Reservation Connector: Tribe plans to build 69/89 connector road by 2010
The Yavapai-Prescott Indian Tribe plans to build a connector road that will shorten the cutoff route for southbound Highway 89 drivers trying to get to Highway 69.
New housing also is in the works for the tribe in 2009.
The tribe's contractor already is building a new bridge for the tribal connector road across Granite Creek next to Highway 89 and the Sundog Ranch Road turnoff. Tribal officials hope to finish the bridge by the end of this year, the tribe's General Manager Jim Noe said.
The tribe hopes to start construction on the connector road within a few months and finish it by mid-2010, Noe said. That road will connect the bridge to Highway 69 across from the Target store.
The tribal connector originally was part of the plan for the reconstruction of the 69/89 intersection in Prescott, but in 2003 the Arizona Department of Transportation announced that the design instead would use Prescott Lakes Parkway in the City of Prescott as the 69/89 connector road.

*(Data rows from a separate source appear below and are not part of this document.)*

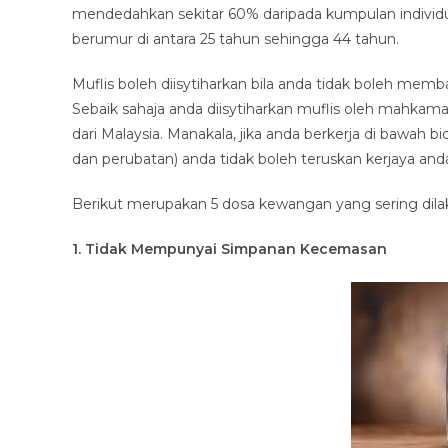
mendedahkan sekitar 60% daripada kumpulan individu m
berumur di antara 25 tahun sehingga 44 tahun.
Muflis boleh diisytiharkan bila anda tidak boleh mem
Sebaik sahaja anda diisytiharkan muflis oleh mahkamah
dari Malaysia. Manakala, jika anda berkerja di bawah 
dan perubatan) anda tidak boleh teruskan kerjaya and
Berikut merupakan 5 dosa kewangan yang sering dila
1. Tidak Mempunyai Simpanan Kecemasan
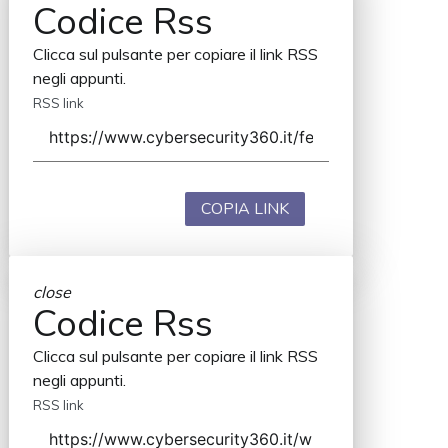
Codice Rss
Clicca sul pulsante per copiare il link RSS
negli appunti.
RSS link
COPIA LINK
close
Codice Rss
Clicca sul pulsante per copiare il link RSS
negli appunti.
RSS link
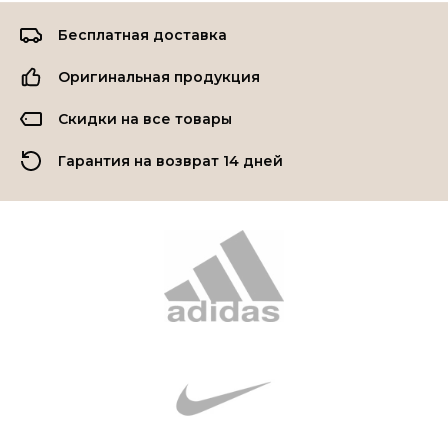
Бесплатная доставка
Оригинальная продукция
Скидки на все товары
Гарантия на возврат 14 дней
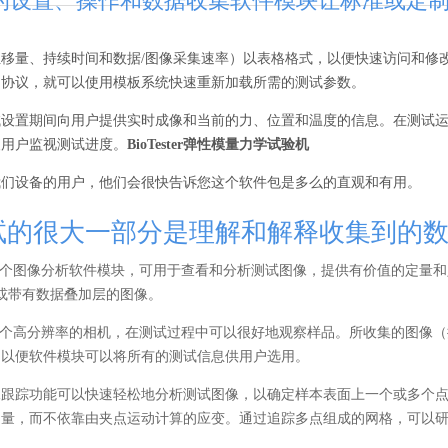
ster的设置、操作和数据收集软件模块让标准或
位移量、持续时间和数据/图像采集速率）以表格格式，以便快速访问和修
了协议，就可以使用模板系统快速重新加载所需的测试参数。
试设置期间向用户提供实时成像和当前的力、位置和温度的信息。在测试
便用户监视测试进度。
BioTester弹性模量力学试验机
我们设备的用户，他们会很快告诉您这个软件包是多么的直观和有用。
试的很大一部分是理解和解释收集到的
er包含一个图像分析软件模块，可用于查看和分析测试图像，提供有价值的定
视频或带有数据叠加层的图像。
er包含一个高分辨率的相机，在测试过程中可以很好地观察样品。所收集的图像
，以便软件模块可以将所有的测试信息供用户选用。
像跟踪功能可以快速轻松地分析测试图像，以确定样本表面上一个或多个
测量，而不依靠由夹点运动计算的应变。通过追踪多点组成的网格，可以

That road connects to both highways farther away from the 69/89 intersection than the tribal connector.
The process of getting federal approvals and grant money took tribal officials much longer than they anticipated, Noe said.
The tribal connector will make a shorter trip for people who want to drive from Highway 89 to the tribe's Frontier Village mall, its Prescott Resort and its two casinos on the western edge of Highway 69. That's one reason the tribe always planned to build the connector, Noe said.
Vehicles also can access the mountaintop resort and its casino from a relatively new road that cuts directly off Highway 89, although the main resort access is off Highway 69.
Tribal leaders also hope the new road will encourage development of the tribe's business park near Sundog and Highway 89.
The tribe has a permit to connect the future tribal connector to Highway 89 but still needs one to connect to Highway 69, said Dallas Hammit, Arizona Department of Transportation (ADOT) district engineer.
Yavapai County government officials committed $1.1 million for the tribal connector project through a 2004 intergovernmental agreement, county officials said.
A Federal Highway Administration grant is contributing $3.7 million for the bridge. The tribe also is hoping to get ADOT help on the road.
The Yavapai-Prescott Tribe also is building a new housing area for tribal members on its reservation, which, basically, is surrounded by the City of Prescott.
The plan calls for 28 home sites.
"They're definitely in need of housing for tribal members, so this has been something the tribe has wanted to do for a long time," Noe said.
A contractor started cutting a road into the site from Ruth Street across from the Prescott High School in September, but then had to stop until December because workers hit an archaeological site, Noe said.
The federal Indian Health Services is contributing approximately $252,000 for the housing infrastructure, Noe said.
The lots should be ready for development by this fall, he said.
In the past, tribal members have built their own homes on the reservation but the tribal board of directors has not yet decided how the process will work this time, Noe said.
The new housing will connect to other roads on the reservation, so the board has not decided whether the Ruth Street connection will be a regular or emergency access, Noe added.
The tribe also has long-standing plans to build a cultural center next to the Prescott Resort where it cleared a level spot in 2006, but it has no schedule for that work yet, Noe said.
The tribe has no plans for changes at its mall or casinos, Noe said.